This determination merely involves application of simple arithmetic
manipulations that are not central to the invention; in fact, it
should be apparent that the criteria for identification of buzz
numbers could be partially or completely changed, and suitable
implemented in the operational sequence at setp 182, without in the
least affecting all the other operation of the game
apparatus--provided, of course, that the players too knew of the
correct rules. For example, buzz numbers could be defined as all
those numbers that do not have the base numeral as one digit and
are not integral multiples of the base numeral. As another example,
buzz numbers could be those numbers that have the base numeral as
one digit but not more than one; or that have the base numeral as
one digit or are integral mulitples of the base numeral but not
both; or the buzz numbers could be those numbers containing two
digits whose sum or difference equals the base numeral. It is
equally within the scope of the invention to prepare and use the
apparatus in spelling games played with words, in which certain
letters or combinations require buzz responses ("buzz letters"), or
games in which certain sentences are recited aloud and particular
words in those sentences require buzz responses ("buzz words"). An
infinite variety of buzz-condition definitions could be explored,
and the task of the game apparatus at step 182 would include the
computations or other straightforward processing required to test
the count number for the buzz condition as so defined. The precise
details of that task are incidental to the practice of the present
invention as circumscribed by the appended claims.
Once the apparatus has determined whether the buzz condition is
satisfied by the count number, it sets a "buzz flag" accordingly.

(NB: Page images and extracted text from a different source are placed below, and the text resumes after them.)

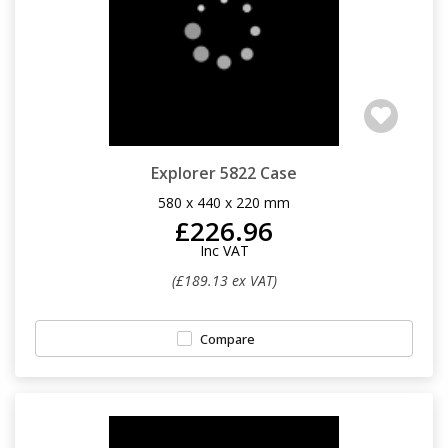
Explorer 5822 Case
580 x 440 x 220 mm
£226.96
Inc VAT
(£189.13 ex VAT)
Compare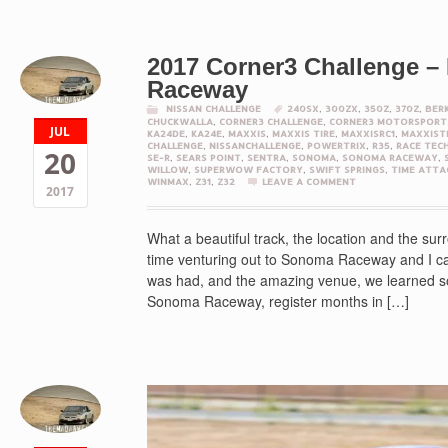
2017 Corner3 Challenge 
Raceway
NISSAN CHALLENGE
240SX
,
300ZX
,
350Z
,
370Z
,
BER
CHUCKWALLA
,
CORNER3 CHALLENGE
,
CORNER3 MOTORSPORT
JUL
KA24DE
,
KA24E
,
MAXXIS
,
MAXXIS TIRE
,
MAXXISRC1
,
MAXXIST
CHALLENGE
,
NISSANCHALLENGE
,
POWERTRIX
,
R35
,
RACE TEC
20
SE-R
,
SEARS POINT
,
SENTRA
,
SONOMA
,
SONOMA RACEWAY
,
WILLOW
,
SUPERWOW FACTORY
,
SWIFT SPRINGS
,
TIME ATTA
WINMAX
,
Z31
,
Z32
LEAVE A COMMENT
2017
What a beautiful track, the location and the s
time venturing out to Sonoma Raceway and I canno
was had, and the amazing venue, we learned som
Sonoma Raceway, register months in […]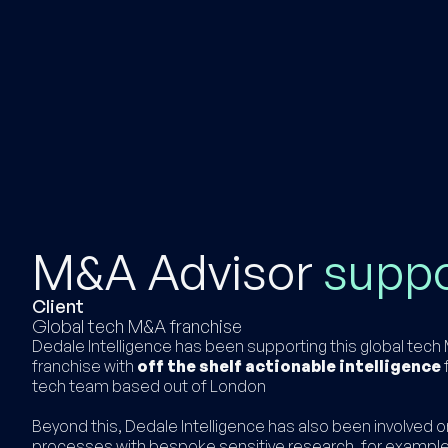
M&A Advisor
supp
Client
Global tech M&A franchise
Dedale Intelligence has been supporting this global tec
franchise with
off the shelf actionable intelligence
f
tech team based out of London
Beyond this, Dedale Intelligence has also been involved o
processes with bespoke sensitive research, for example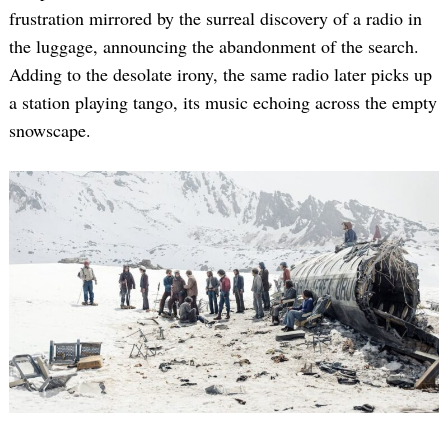
frustration mirrored by the surreal discovery of a radio in
the luggage, announcing the abandonment of the search.
Adding to the desolate irony, the same radio later picks up
a station playing tango, its music echoing across the empty
snowscape.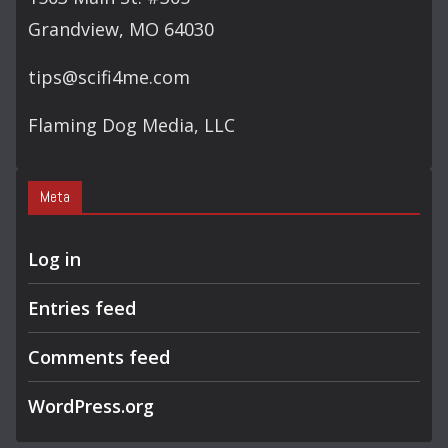
Grandview, MO 64030
tips@scifi4me.com
Flaming Dog Media, LLC
Meta
Log in
Entries feed
Comments feed
WordPress.org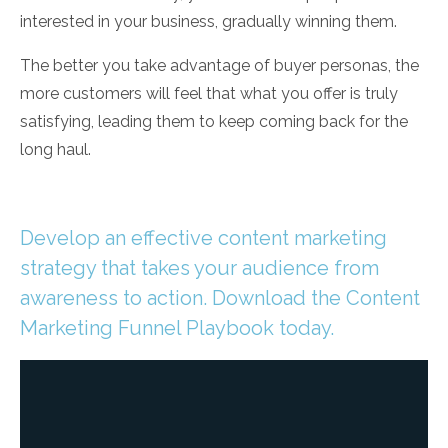
interested in your business, gradually winning them.
The better you take advantage of buyer personas, the
more customers will feel that what you offer is truly
satisfying, leading them to keep coming back for the
long haul.
Develop an effective content marketing
strategy that takes your audience from
awareness to action. Download the Content
Marketing Funnel Playbook today.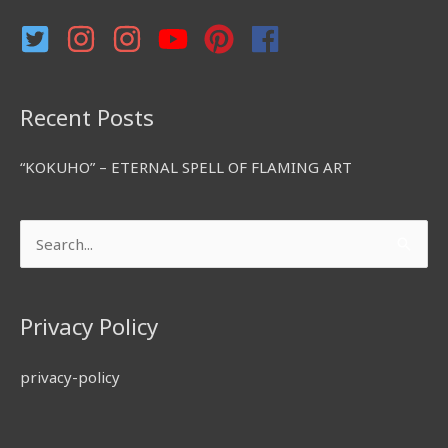
r
:
Recent Posts
“KOKUHO” – ETERNAL SPELL OF FLAMING ART
Search
for:
Privacy Policy
privacy-policy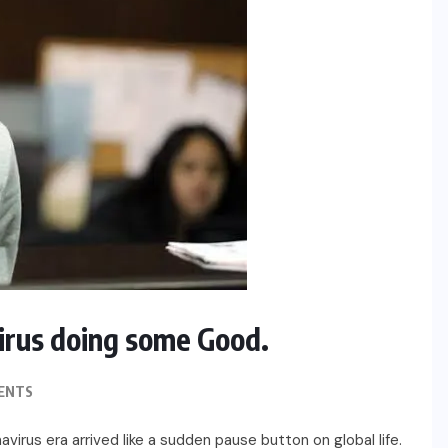
irus doing some Good.
ENTS
rus era arrived like a sudden pause button on global life.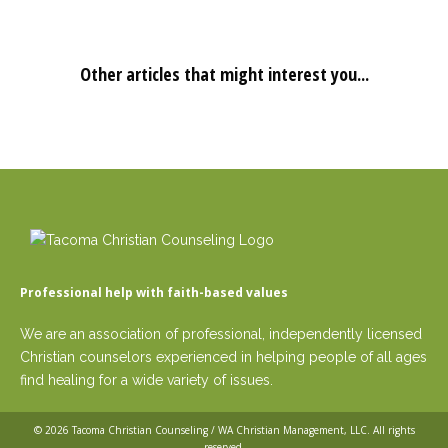
Other articles that might interest you...
Professional help with faith-based values
We are an association of professional, independently licensed
Christian counselors experienced in helping people of all ages
find healing for a wide variety of issues.
© 2026
Tacoma Christian Counseling / WA Christian Management, LLC
. All rights
reserved.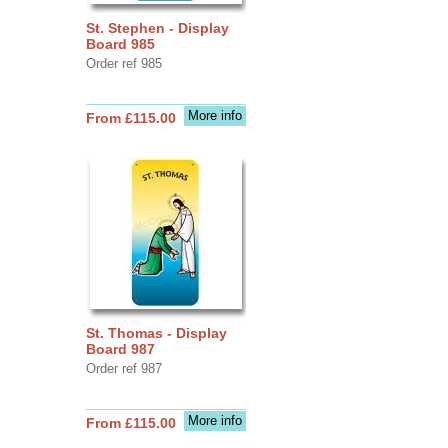
St. Stephen - Display
Board 985
Order ref 985
More info
From £115.00
St. Thomas - Display
Board 987
Order ref 987
More info
From £115.00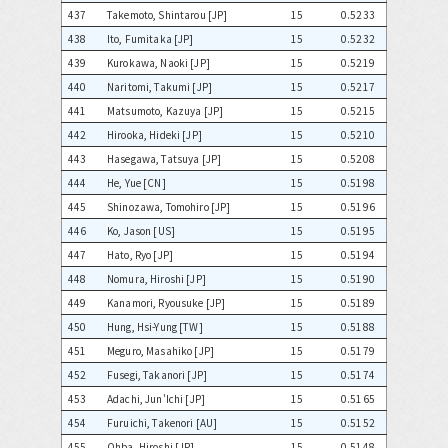
437
Takemoto, Shintarou [JP]
15
0.5233
438
Ito, Fumitaka [JP]
15
0.5232
439
Kurokawa, Naoki [JP]
15
0.5219
440
Naritomi, Takumi [JP]
15
0.5217
441
Matsumoto, Kazuya [JP]
15
0.5215
442
Hirooka, Hideki [JP]
15
0.5210
443
Hasegawa, Tatsuya [JP]
15
0.5208
444
He, Yue [CN]
15
0.5198
445
Shinozawa, Tomohiro [JP]
15
0.5196
446
Ko, Jason [US]
15
0.5195
447
Hato, Ryo [JP]
15
0.5194
448
Nomura, Hiroshi [JP]
15
0.5190
449
Kanamori, Ryousuke [JP]
15
0.5189
450
Hung, Hsi-Yung [TW]
15
0.5188
451
Meguro, Masahiko [JP]
15
0.5179
452
Fusegi, Takanori [JP]
15
0.5174
453
Adachi, Jun'Ichi [JP]
15
0.5165
454
Furuichi, Takenori [AU]
15
0.5152
455
Ohba, Hiroshi [JP]
15
0.5148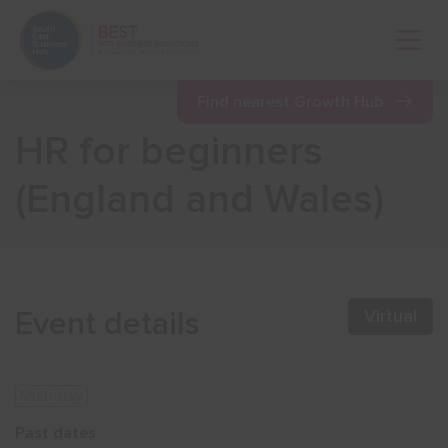
Open 
Find nearest Growth Hub
HR for beginners
Show menu
(England and Wales)
Show menu
Show menu
Event details
Virtual
Show menu
Multi-day
Show menu
Past dates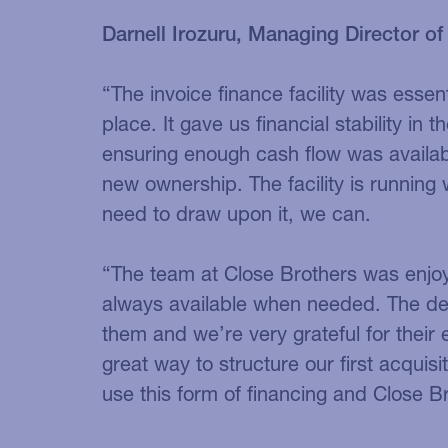
Darnell Irozuru, Managing Director of
“The invoice finance facility was essent
place. It gave us financial stability in 
ensuring enough cash flow was availabl
new ownership. The facility is runnin
need to draw upon it, we can.
“The team at Close Brothers was enjo
always available when needed. The de
them and we’re very grateful for their
great way to structure our first acquis
use this form of financing and Close Br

The buzz flag is a specialized memory unit within the
microprocessor, one of two flags in the system, tabulated in column
421 of FIG. 9. Buzz flag 423 simply keeps track of the results of
the testing in step 182, for purposes to be described shortly. The
buzz flag has two conditions, "set" and "cleared," which of course
could equally well be referred to as "1" and "0," "on" or "off," or
the like; and the condition established in step 182 is stored in
the buzz-flag memory using the convention that the buzz flag is
"set" if the number is a buzz number and "cleared" if not. In
addition at step 182 the count number is tested to determine
whether it has reached 1,000 (in which case control is shifted to
point 241, the equivalent of 189 in FIG. 6) or has not (in which
case operation continues to step 183).
The first time step 183 is encountered, the apparatus illuminates
the LED lamp for the player station selected in step 173. On
subsequent passes the apparatus at step 183 lights the LED for the
station selected in step 254 or 255, to be discussed later. The
apparatus then reads the SPEED switch setting, and sets a
corresponding delay duration, at step 184. In step 185 the
apparatus "calls" the delay routine--i.e., begins the delay, and
continuously samples the BUZZ switch and microphone-controlled
transistor Q3 while the delay continues. The apparatus "samples"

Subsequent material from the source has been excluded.